Washington, D.C.-Scientists have long known that fungi are resilient, but a new study suggests that some strains might survive every step of the long, brutal trip to Mars.
In a paper published this week in Applied and Environmental Microbiology, researchers isolated fungal microbes from NASA cleanrooms-facilities used in the assembly, testing and launch of spacecraft-that had persisted after decontamination. When subjected to simulations of the harsh pressure, temperature and radiation conditions of space travel and Mars, asexual reproductive spores called conidia, of the fungus Aspergillus calidoustus, survived.

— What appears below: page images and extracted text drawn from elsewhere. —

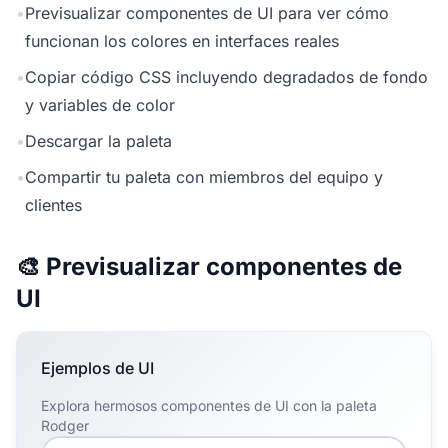
•
Previsualizar componentes de UI para ver cómo
funcionan los colores en interfaces reales
•
Copiar código CSS incluyendo degradados de fondo
y variables de color
•
Descargar la paleta
•
Compartir tu paleta con miembros del equipo y
clientes
🎨 Previsualizar componentes de
UI
Ejemplos de UI
Explora hermosos componentes de UI con la paleta
Rodger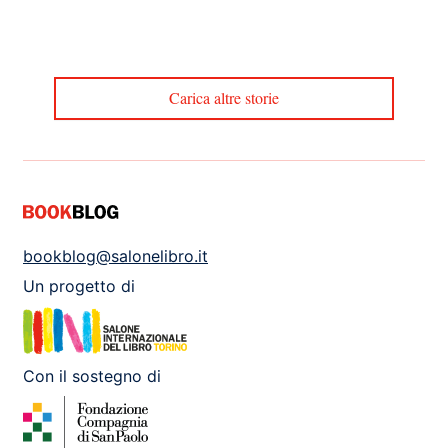
Carica altre storie
bookblog@salonelibro.it
Un progetto di
Con il sostegno di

"This does not mean contamination of Mars is likely, but it helps us better quantify potential microbial survival risks," said microbiologist and study leader Kasthuri Venkateswaran, Ph.D. He is a former senior scientist in the Biotechnology and Planetary Protection Group (BPP) of NASA's Jet Propulsion Laboratory. The group implements NASA policies on various missions for avoiding extraterrestrial cross-contamination with Earth's microbes, and vice versa. "Microorganisms can possess extraordinary resilience to environmental stresses."
Researchers have long sought to understand fungal survival under space conditions. This study is the first to show that microbial eukaryotes-which have a nucleus, like fungi-could persist through every part of a mission to Mars, from preparation to space travel to robotic exploration, Venkateswaran said.

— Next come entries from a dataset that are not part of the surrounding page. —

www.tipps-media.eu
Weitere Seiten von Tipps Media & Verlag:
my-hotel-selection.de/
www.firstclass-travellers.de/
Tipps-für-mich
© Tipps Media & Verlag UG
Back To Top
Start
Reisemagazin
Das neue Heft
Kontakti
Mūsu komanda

BPP researchers study how microbes survive and adapt under harsh space conditions, and how they might be detected and monitored. Their work includes analyzing strategies for decontaminating environments associated with spacecraft, though Venkateswaran pointed out that germicidal techniques are usually assessed by studying resilient bacteria, not fungi.
Microbial monitoring is a critical step in assembling spacecraft components and subsystems. For the new study, the researchers first generated conidia from 27 fungal strains that had been isolated from assembly facilities used in the Mars 2020 program, which led to the landing of the Perseverance rover on the red planet. They also included 2 organisms-bacterial and fungal-known to be able to survive high levels of radiation.

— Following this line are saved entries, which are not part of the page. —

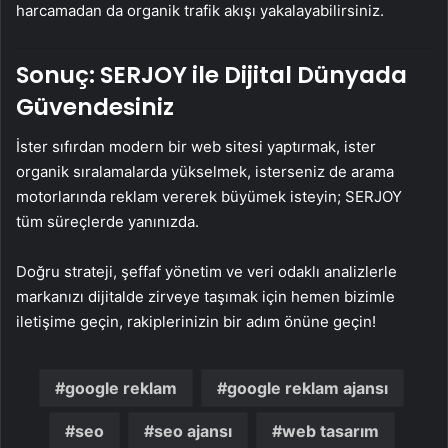
harcamadan da organik trafik akışı yakalayabilirsiniz.
Sonuç: SERJOY ile Dijital Dünyada
Güvendesiniz
İster sıfırdan modern bir web sitesi yaptırmak, ister
organik sıralamalarda yükselmek, isterseniz de arama
motorlarında reklam vererek büyümek isteyin; SERJOY
tüm süreçlerde yanınızda.
Doğru strateji, şeffaf yönetim ve veri odaklı analizlerle
markanızı dijitalde zirveye taşımak için hemen bizimle
iletişime geçin, rakiplerinizin bir adım önüne geçin!
google reklam
google reklam ajansı
seo
seo ajansı
web tasarım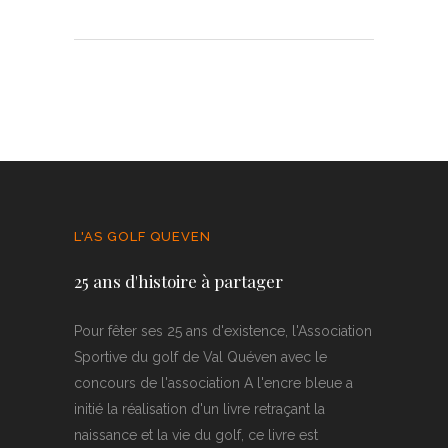
L'AS GOLF QUEVEN
25 ans d'histoire à partager
Pour fêter ses 25 ans d'existence, l'Association
Sportive du golf de Val Quéven avec le
concours de l'association A l'encre bleue a
initié la réalisation d'un livre retraçant la
naissance et la vie du golf, ce livre est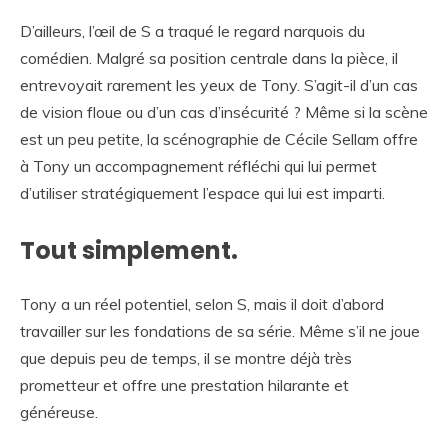
D’ailleurs, l’œil de S a traqué le regard narquois du
comédien. Malgré sa position centrale dans la pièce, il
entrevoyait rarement les yeux de Tony. S’agit-il d’un cas
de vision floue ou d’un cas d’insécurité ? Même si la scène
est un peu petite, la scénographie de Cécile Sellam offre
à Tony un accompagnement réfléchi qui lui permet
d’utiliser stratégiquement l’espace qui lui est imparti.
Tout simplement.
Tony a un réel potentiel, selon S, mais il doit d’abord
travailler sur les fondations de sa série. Même s’il ne joue
que depuis peu de temps, il se montre déjà très
prometteur et offre une prestation hilarante et
généreuse.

They then subjected these fungal conidia to the intense conditions of space travel and Mars, including low temperature, ultraviolet and ionizing radiation, low atmospheric pressure and exposure to Martian regolith (the loose, dusty rock material on its surface). The conidia of A. calidoustus, which had been isolated from NASA cleanrooms, tolerated these harsh tests, and only the combination of extreme low temperature and high radiation was able to kill the fungus, the researchers found. "Microbial survival is not determined by a single environmental stress but rather by combinations of stress tolerance mechanisms," Venkateswaran said.
The study positions A. calidoustus as a strong candidate for a microbe that could survive the extreme clean conditions of the spacecraft associated environments, hitch a ride in a spacecraft and persist on robotic systems exploring the Martian surface. It builds on previous studies that have identified bacteria and fungi in NASA spacecraft-associated surfaces after decontamination.
"Together, these investigations help refine NASA's planetary protection strategies and microbial risk assessment approaches for current and future space exploration missions," Venkateswaran said.